**TASK PROMPT:**
The word "wifi" occurs in some lines of the data. Return each such line.

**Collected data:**
..............................
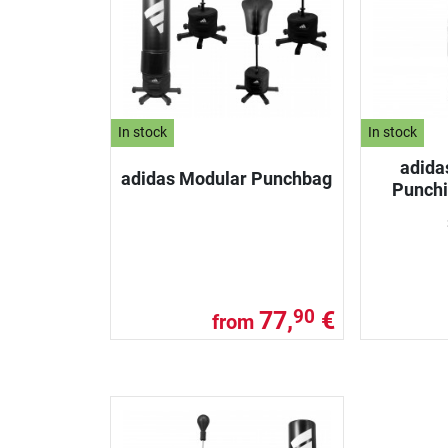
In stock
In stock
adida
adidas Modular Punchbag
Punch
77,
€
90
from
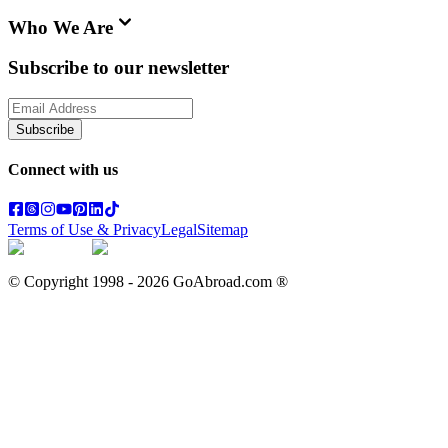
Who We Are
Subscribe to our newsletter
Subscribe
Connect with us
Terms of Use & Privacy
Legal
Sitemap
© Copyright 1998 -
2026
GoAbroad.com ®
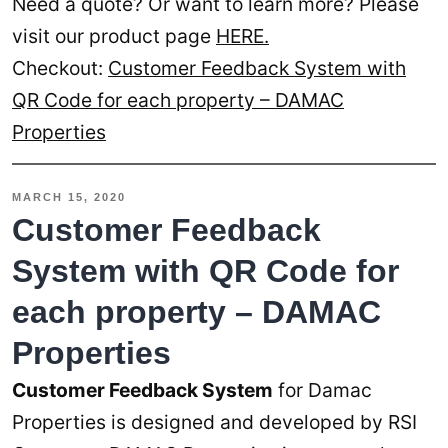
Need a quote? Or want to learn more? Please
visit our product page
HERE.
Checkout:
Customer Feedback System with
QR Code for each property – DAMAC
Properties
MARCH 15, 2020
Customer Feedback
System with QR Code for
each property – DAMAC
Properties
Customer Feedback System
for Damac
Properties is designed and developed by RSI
..............................
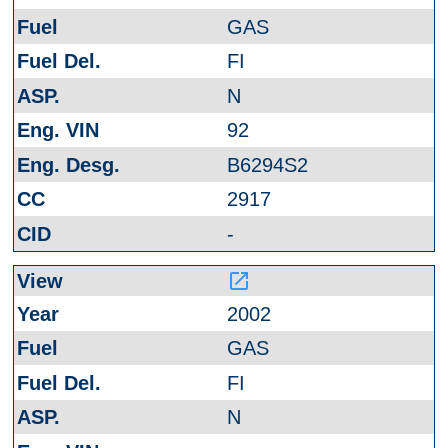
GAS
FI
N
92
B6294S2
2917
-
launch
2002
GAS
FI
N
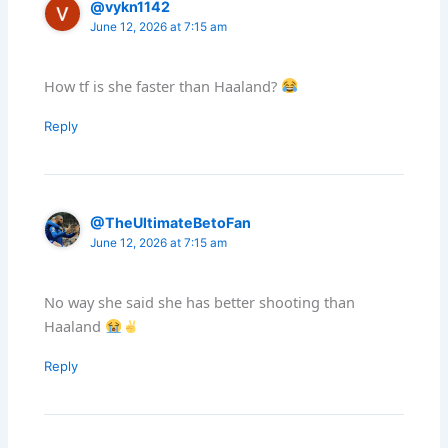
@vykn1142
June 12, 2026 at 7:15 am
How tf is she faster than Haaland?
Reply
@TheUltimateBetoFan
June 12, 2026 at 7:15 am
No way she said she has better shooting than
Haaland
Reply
..............................
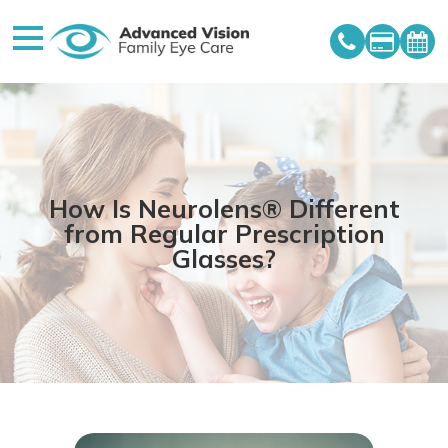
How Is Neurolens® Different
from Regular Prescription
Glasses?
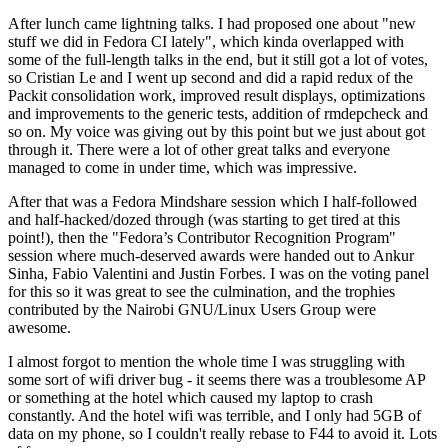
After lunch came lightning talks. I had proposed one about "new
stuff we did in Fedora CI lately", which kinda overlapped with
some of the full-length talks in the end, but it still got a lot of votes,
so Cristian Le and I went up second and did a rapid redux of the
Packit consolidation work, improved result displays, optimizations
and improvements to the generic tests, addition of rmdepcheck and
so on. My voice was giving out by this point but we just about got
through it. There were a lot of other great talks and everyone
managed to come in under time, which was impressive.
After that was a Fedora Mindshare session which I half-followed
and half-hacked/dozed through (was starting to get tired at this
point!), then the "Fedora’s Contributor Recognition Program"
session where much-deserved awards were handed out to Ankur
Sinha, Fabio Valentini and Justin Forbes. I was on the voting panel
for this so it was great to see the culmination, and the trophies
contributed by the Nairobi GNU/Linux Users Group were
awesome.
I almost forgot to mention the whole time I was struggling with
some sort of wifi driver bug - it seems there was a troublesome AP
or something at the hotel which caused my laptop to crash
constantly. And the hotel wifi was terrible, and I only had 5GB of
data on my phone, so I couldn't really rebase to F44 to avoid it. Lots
..............................
**ANSWER TO THE EXERCISE:**
some sort of wifi driver bug - it seems there was a troublesome AP
constantly. And the hotel wifi was terrible, and I only had 5GB of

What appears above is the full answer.